***** Data records

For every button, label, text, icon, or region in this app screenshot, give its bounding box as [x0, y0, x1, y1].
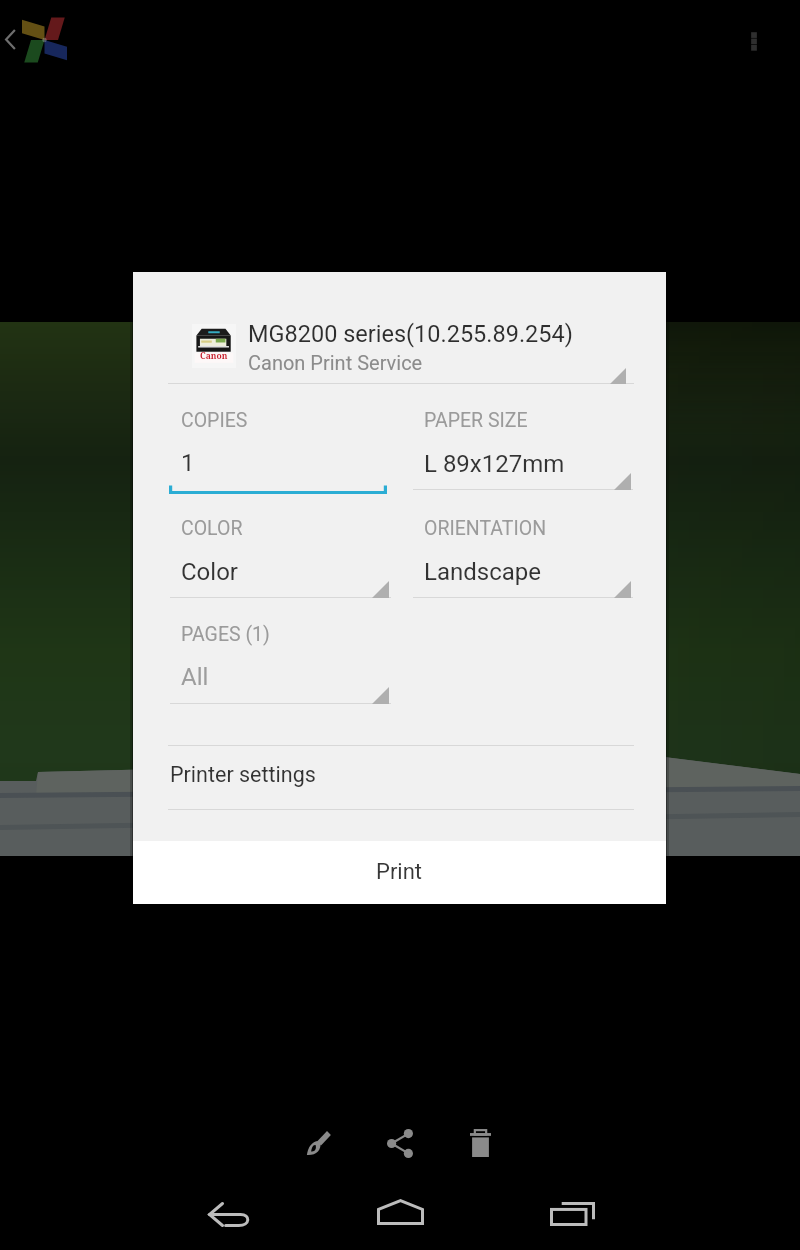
button[interactable]: Back: [194, 1178, 266, 1250]
button[interactable]: [170, 509, 391, 605]
staticText: COPIES: [181, 409, 248, 432]
staticText: All: [181, 663, 209, 691]
button[interactable]: [169, 401, 387, 497]
button[interactable]: Canon: [168, 312, 634, 384]
staticText: MG8200 series(10.255.89.254): [248, 320, 573, 348]
button[interactable]: [413, 401, 633, 497]
staticText: 1: [181, 449, 195, 477]
staticText: L 89x127mm: [424, 450, 565, 478]
staticText: Printer settings: [170, 762, 316, 787]
button[interactable]: Print: [133, 841, 666, 904]
button[interactable]: Recent apps: [536, 1178, 608, 1250]
button[interactable]: Delete: [450, 1113, 510, 1173]
button[interactable]: Printer settings: [133, 746, 666, 809]
staticText: COLOR: [181, 517, 243, 540]
button[interactable]: More options: [734, 21, 774, 61]
button[interactable]: Back to Photos: [0, 16, 77, 62]
staticText: Canon: [200, 350, 228, 362]
button[interactable]: [413, 509, 633, 605]
button[interactable]: Home: [364, 1176, 436, 1248]
staticText: Print: [376, 859, 423, 885]
staticText: PAPER SIZE: [424, 409, 528, 432]
staticText: ORIENTATION: [424, 517, 547, 540]
staticText: Landscape: [424, 558, 541, 586]
staticText: PAGES (1): [181, 623, 270, 646]
staticText: Color: [181, 558, 238, 586]
button[interactable]: Edit: [288, 1113, 348, 1173]
button[interactable]: [170, 615, 391, 711]
staticText: Canon Print Service: [248, 351, 423, 374]
button[interactable]: Share: [370, 1113, 430, 1173]
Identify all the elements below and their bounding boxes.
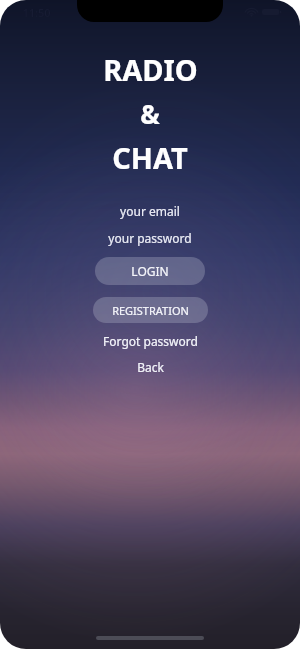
staticText: REGISTRATION — [112, 303, 189, 318]
staticText: your password — [108, 230, 192, 246]
button[interactable]: LOGIN — [95, 257, 205, 285]
staticText: & — [140, 96, 160, 131]
staticText: your email — [120, 203, 180, 219]
staticText: CHAT — [112, 138, 188, 177]
staticText: RADIO — [103, 50, 198, 89]
staticText: LOGIN — [131, 263, 169, 279]
staticText: Back — [137, 359, 164, 375]
staticText: Forgot password — [103, 333, 198, 349]
button[interactable]: your password — [65, 228, 235, 248]
button[interactable]: Back — [95, 357, 205, 377]
button[interactable]: REGISTRATION — [93, 297, 208, 323]
button[interactable]: Forgot password — [75, 331, 225, 351]
button[interactable]: your email — [65, 201, 235, 221]
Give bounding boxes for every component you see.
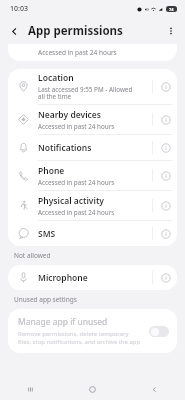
staticText: App permissions <box>28 23 123 39</box>
staticText: Unused app settings <box>14 295 77 304</box>
staticText: Microphone <box>38 272 88 284</box>
button[interactable]: Location info <box>155 76 177 98</box>
staticText: Location <box>38 72 74 84</box>
button[interactable]: Nearby devices <box>8 105 177 134</box>
button[interactable]: Manage app if unused <box>8 309 177 353</box>
button[interactable]: Microphone info <box>155 267 177 289</box>
staticText: Phone <box>38 165 65 177</box>
button[interactable]: Microphone <box>8 265 177 290</box>
button[interactable]: More options <box>162 22 180 40</box>
button[interactable]: SMS <box>8 221 177 246</box>
staticText: Not allowed <box>14 251 51 260</box>
staticText: SMS <box>38 228 56 240</box>
button[interactable]: Nearby devices info <box>155 109 177 131</box>
staticText: Manage app if unused <box>18 316 108 328</box>
staticText: Accessed in past 24 hours <box>38 122 115 131</box>
button[interactable]: Home <box>61 378 123 400</box>
button[interactable]: Notifications info <box>155 137 177 159</box>
staticText: 74 <box>169 7 174 12</box>
button[interactable]: Phone <box>8 161 177 190</box>
button[interactable]: Manage app if unused toggle <box>149 326 169 337</box>
button[interactable]: Recent apps <box>0 378 61 400</box>
staticText: Remove permissions, delete temporary fil… <box>18 330 141 346</box>
staticText: Physical activity <box>38 195 105 207</box>
staticText: Accessed in past 24 hours <box>38 178 115 187</box>
staticText: Last accessed 9:55 PM - Allowed all the … <box>38 85 133 101</box>
button[interactable]: SMS info <box>155 223 177 245</box>
staticText: Accessed in past 24 hours <box>38 48 117 57</box>
button[interactable]: Back <box>123 378 185 400</box>
staticText: Nearby devices <box>38 109 102 121</box>
button[interactable]: Notifications <box>8 135 177 160</box>
button[interactable]: Location <box>8 69 177 104</box>
staticText: 10:03 <box>10 4 28 14</box>
button[interactable]: Back <box>5 22 23 40</box>
button[interactable]: Phone info <box>155 165 177 187</box>
staticText: Notifications <box>38 142 92 154</box>
button[interactable]: Physical activity info <box>155 195 177 217</box>
staticText: Accessed in past 24 hours <box>38 208 115 217</box>
button[interactable]: Physical activity <box>8 191 177 220</box>
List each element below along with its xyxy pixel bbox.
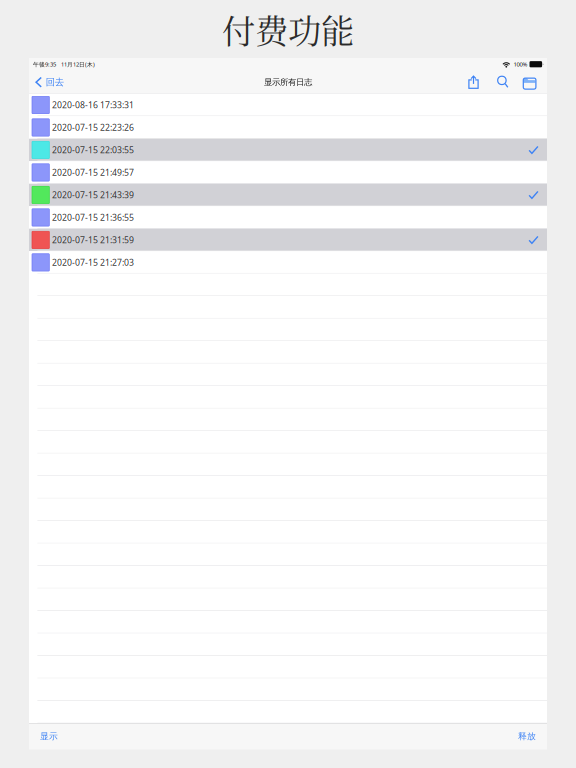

**********

▶ **What is expected**: Return the material exactly as given above, picture-free.

▶ **Result below**:
For every button, label, text, icon, or region in this app screenshot, give its bounding box as [x0, y0, x1, y1].
button[interactable]: Back: [194, 1178, 266, 1250]
button[interactable]: [170, 509, 391, 605]
staticText: COPIES: [181, 409, 248, 432]
staticText: All: [181, 663, 209, 691]
button[interactable]: [169, 401, 387, 497]
button[interactable]: Canon: [168, 312, 634, 384]
staticText: MG8200 series(10.255.89.254): [248, 320, 573, 348]
button[interactable]: [413, 401, 633, 497]
staticText: 1: [181, 449, 195, 477]
staticText: L 89x127mm: [424, 450, 565, 478]
staticText: Printer settings: [170, 762, 316, 787]
button[interactable]: Print: [133, 841, 666, 904]
button[interactable]: Recent apps: [536, 1178, 608, 1250]
button[interactable]: Delete: [450, 1113, 510, 1173]
button[interactable]: Printer settings: [133, 746, 666, 809]
staticText: COLOR: [181, 517, 243, 540]
button[interactable]: More options: [734, 21, 774, 61]
button[interactable]: Back to Photos: [0, 16, 77, 62]
staticText: Canon: [200, 350, 228, 362]
button[interactable]: [413, 509, 633, 605]
button[interactable]: Home: [364, 1176, 436, 1248]
staticText: Print: [376, 859, 423, 885]
staticText: PAPER SIZE: [424, 409, 528, 432]
staticText: ORIENTATION: [424, 517, 547, 540]
staticText: Landscape: [424, 558, 541, 586]
staticText: PAGES (1): [181, 623, 270, 646]
staticText: Color: [181, 558, 238, 586]
button[interactable]: Edit: [288, 1113, 348, 1173]
button[interactable]: [170, 615, 391, 711]
staticText: Canon Print Service: [248, 351, 423, 374]
button[interactable]: Share: [370, 1113, 430, 1173]
Identify all the elements below and their bounding boxes.
staticText: REGISTRATION — [112, 303, 189, 318]
staticText: your password — [108, 230, 192, 246]
button[interactable]: LOGIN — [95, 257, 205, 285]
staticText: & — [140, 96, 160, 131]
staticText: your email — [120, 203, 180, 219]
staticText: CHAT — [112, 138, 188, 177]
staticText: RADIO — [103, 50, 198, 89]
staticText: LOGIN — [131, 263, 169, 279]
staticText: Back — [137, 359, 164, 375]
staticText: Forgot password — [103, 333, 198, 349]
button[interactable]: your password — [65, 228, 235, 248]
button[interactable]: Back — [95, 357, 205, 377]
button[interactable]: REGISTRATION — [93, 297, 208, 323]
button[interactable]: Forgot password — [75, 331, 225, 351]
button[interactable]: your email — [65, 201, 235, 221]
Give bounding boxes for every component you see.
staticText: App permissions <box>28 23 123 39</box>
staticText: Unused app settings <box>14 295 77 304</box>
staticText: Microphone <box>38 272 88 284</box>
button[interactable]: Location info <box>155 76 177 98</box>
staticText: Location <box>38 72 74 84</box>
button[interactable]: Nearby devices <box>8 105 177 134</box>
button[interactable]: Manage app if unused <box>8 309 177 353</box>
button[interactable]: Microphone info <box>155 267 177 289</box>
staticText: Phone <box>38 165 65 177</box>
button[interactable]: Microphone <box>8 265 177 290</box>
button[interactable]: More options <box>162 22 180 40</box>
button[interactable]: SMS <box>8 221 177 246</box>
staticText: Not allowed <box>14 251 51 260</box>
staticText: SMS <box>38 228 56 240</box>
button[interactable]: Nearby devices info <box>155 109 177 131</box>
staticText: Manage app if unused <box>18 316 108 328</box>
staticText: Accessed in past 24 hours <box>38 122 115 131</box>
button[interactable]: Home <box>61 378 123 400</box>
button[interactable]: Notifications info <box>155 137 177 159</box>
staticText: 74 <box>169 7 174 12</box>
button[interactable]: Phone <box>8 161 177 190</box>
button[interactable]: Manage app if unused toggle <box>149 326 169 337</box>
button[interactable]: Recent apps <box>0 378 61 400</box>
staticText: Remove permissions, delete temporary fil… <box>18 330 141 346</box>
staticText: Physical activity <box>38 195 105 207</box>
staticText: Accessed in past 24 hours <box>38 178 115 187</box>
staticText: Last accessed 9:55 PM - Allowed all the … <box>38 85 133 101</box>
button[interactable]: SMS info <box>155 223 177 245</box>
staticText: Accessed in past 24 hours <box>38 48 117 57</box>
button[interactable]: Back <box>123 378 185 400</box>
staticText: Nearby devices <box>38 109 102 121</box>
button[interactable]: Notifications <box>8 135 177 160</box>
button[interactable]: Location <box>8 69 177 104</box>
staticText: 10:03 <box>10 4 28 14</box>
button[interactable]: Back <box>5 22 23 40</box>
button[interactable]: Phone info <box>155 165 177 187</box>
staticText: Notifications <box>38 142 92 154</box>
button[interactable]: Physical activity info <box>155 195 177 217</box>
staticText: Accessed in past 24 hours <box>38 208 115 217</box>
button[interactable]: Physical activity <box>8 191 177 220</box>
List each element below along with its xyxy pixel bbox.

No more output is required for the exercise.